I mentioned eariler that if your data set is big and complex a database is often needed. The process of deciding how to break up your data into related tables is called "normalization". We do this primarly to organize the data and to reduce redundancy.
Imagine you have sites and sample information. Each site has a name, a latitude and longitude, and several other descriptive fields and each sample within a site has information on how and when it was sampled as well as what was found.
The following table is includes everything but is unnormalized.
sampleID | site | lake | lat | lon | date | sampler | temp_C | fish |
---|---|---|---|---|---|---|---|---|
1 | Boat Ramp A | Henry Hagg Lake | 45.48241 | -123.2109 | 2008-02-22 | BPS | 9.0 | 0 |
2 | Boat Ramp A | Henry Hagg Lake | 45.48241 | -123.2109 | 2008-02-26 | BPS | 9.2 | 3 |
3 | Boat Ramp A | Henry Hagg Lake | 45.48241 | -123.2109 | 2008-03-01 | BPS | 10.0 | 0 |
4 | Boat Ramp C | Henry Hagg Lake | 45.48894 | -123.2281 | 2008-02-22 | BPS | 8.9 | 11 |
5 | Boat Ramp C | Henry Hagg Lake | 45.48894 | -123.2281 | 2008-02-26 | BPS | 9.1 | 14 |
Notice that all of the site related information gets repeated for each sample it has.
Here is that same information normalized into a "sites" table
siteID | site | lake | lat | lon |
---|---|---|---|---|
1 | Boat Ramp A | Henry Hagg Lake | 45.48241 | -123.2109 |
2 | Boat Ramp C | Henry Hagg Lake | 45.48894 | -123.2281 |
and a "samples" table
sampleID | siteID | date | sampler | temp_C | fish |
---|---|---|---|---|---|
1 | 1 | 2008-02-22 | BPS | 9.0 | 0 |
2 | 1 | 2008-02-26 | BPS | 9.2 | 3 |
3 | 1 | 2008-03-01 | BPS | 10.0 | 0 |
4 | 2 | 2008-02-22 | BPS | 8.9 | 11 |
5 | 2 | 2008-02-26 | BPS | 9.1 | 14 |
Now the site related information is only recorded once and we use a "site_id" to related the samples table to the sites table.
We can also join these two tables back up based on the "site_id" if for example we need the latitude and longitude where a sample was collected.
Metadata is "data about data".
Who collected this data?
Purpose of the data?
How the data was created?
When the data was created?
Descriptions of all tables and data fields.
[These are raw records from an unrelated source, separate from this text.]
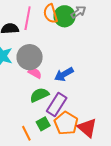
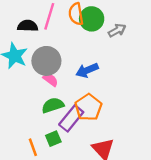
gray arrow: (78, 12) -> (117, 30), moved
blue arrow: (64, 74) -> (87, 70), moved
orange pentagon: (66, 123) -> (88, 107), moved

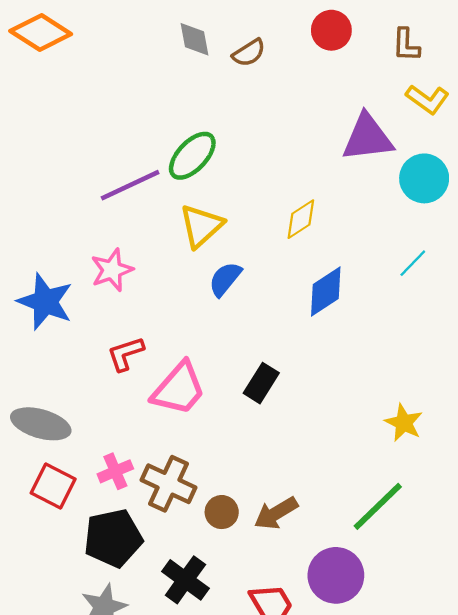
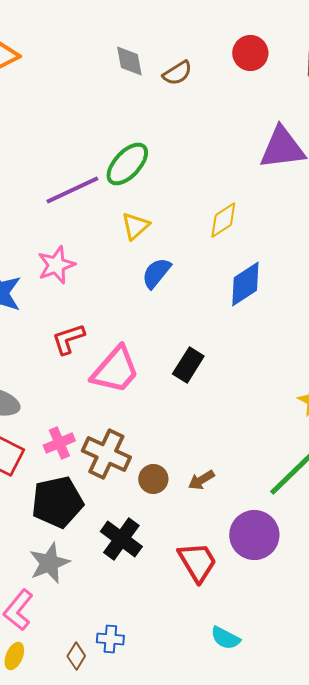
yellow triangle: (201, 226) -> (135, 226), size x0.7
brown arrow: (276, 513) -> (201, 480), size x0.7

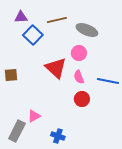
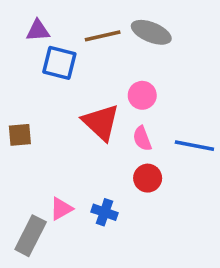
gray ellipse: (87, 30) -> (151, 32), moved
blue square: (33, 35) -> (59, 63), turned -30
blue cross: (58, 136) -> (104, 212), moved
The more information you can record the better.
[1] Stodden V, Guo P, Ma Z (2013) Toward Reproducible Computational Research: An Empirical Analysis of Data and Code Policy Adoption by Journals. PLoS ONE 8(6): e67111. doi:10.1371/journal.pone.0067111 [link] (http://www.plosone.org/article/info%3Adoi%2F10.1371%2Fjournal.pone.0067111)
- Find at least one dataset you might be interested in working with over the next couple classes. If you're stumped, try the following data repository...
- Find or create the metadata required to describe this found dataset. Include the who, what, where, when, and how of the dataset as well as a description of the various data fields themselves.